The scene will have repeated itself in 30 consecutive episodes by the time the SlamAmerica bus finally rests on August 9th at the 2000 National Poetry Slam in Providence, R.I., finishing the monthlong odyssey that began several thousand poems ago in Seattle, Wash. Sponsored by Grand Marnier and Poetry Slam Inc., SlamAmerica is a mobile hive housing a rotating cast of the finest practitioners of performance poetry in America; sort of a rolling summer camp for slam poets.
"It's been amazing," whispers tour organizer Gary Mex Glazner, careful not to rouse the snoring wordsmith slumped in the next seat. "Each city has its own personality, and getting to bring such a fantastic mix of poets into a new vibe every night is really cool." Glazner's irrepressible energy has clearly stamped itself onto the tour, scorching the map with a breakneck new-city-every-night pace. SlamAmerica also serves as the coming-out party for Manic D Press's new anthology, Slam: The Competitive Art of Performance Poetry, which Glazner edited.
I jumped onto the bus (along with fellow Austin slammer Jason Edwards) in Phoenix. It immediately became obvious what I was in for. I've been doing this slam thing for a long time, performing in bars, coffeehouses, basements, parks, even a church once -- struggling to find audiences to hear the words I believed in. Somehow, this was different. The simple fact that this expedition was bound together into the confines of a huge, traveling womb made a difference. And the fact that somebody had actually put some dollars behind us made a difference. We felt legit, strong, indestructible. Each person on the bus had channeled their life and artistic energy into the belief that poets deserve to be treated like rock stars. Here we were, touring America, splashing words against walls and ears like so many power chords and drum solos.
An intensely creative vibe permeated the somewhat stinky, poet-scented air on the bus. We interfaced laptops, made videos, networked, and most of all, we talked into the wee Super-8 mornings about how to take this running start from SlamAmerica and keep going; how to push our art and our family to the next level. We envisioned a world where we could keep our work pure and still get paid, making a living doing poetry. Somehow it didn't seem as out of reach as before.
Each show was a flash fire as one poet spurred the next to raise the bar a little higher.
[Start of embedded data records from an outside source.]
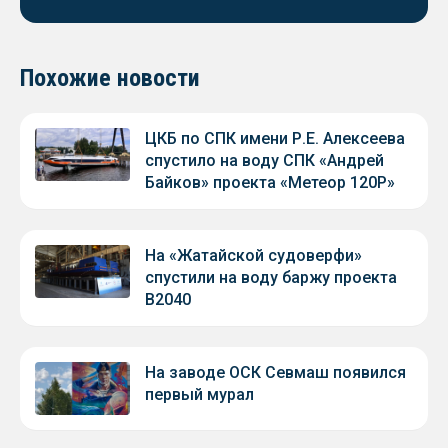
Похожие новости
ЦКБ по СПК имени Р.Е. Алексеева
спустило на воду СПК «Андрей
Байков» проекта «Метеор 120Р»
На «Жатайской судоверфи»
спустили на воду баржу проекта
В2040
На заводе ОСК Севмаш появился
первый мурал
There was the traditional naked hot tub party in Santa Fe, 15 of us swapping poems in the chill New Mexico night. Our favorite skit, "Yo Mama Samurai," pitted poet-warriors against each other in a lip-synched trash-talk duel. Jason and I each performed in front of our parents for the first times in our lives. My favorite moments? Had to be the preshow ritual: We'd crank the James Brown mix tape and cram the aisle, gyrating wildly, utilizing varying levels of coordination, clambering over seats and each other. Dancing like we might die tomorrow. And then the bus would pull up to the venue, we'd gather ourselves, pulses racing, and file out with heads held high. Just like rock stars.
The Austin Slam Team Send-off Party takes place on Thursday, August 3, at Gaby & Mo's (1809 Manor), beginning at 7:30pm. Proceeds help send the slam team to Providence, R.I., for the National Poetry Slam. Mike Henry was a member of the 1995 and 1999 Austin Poetry Slam teams.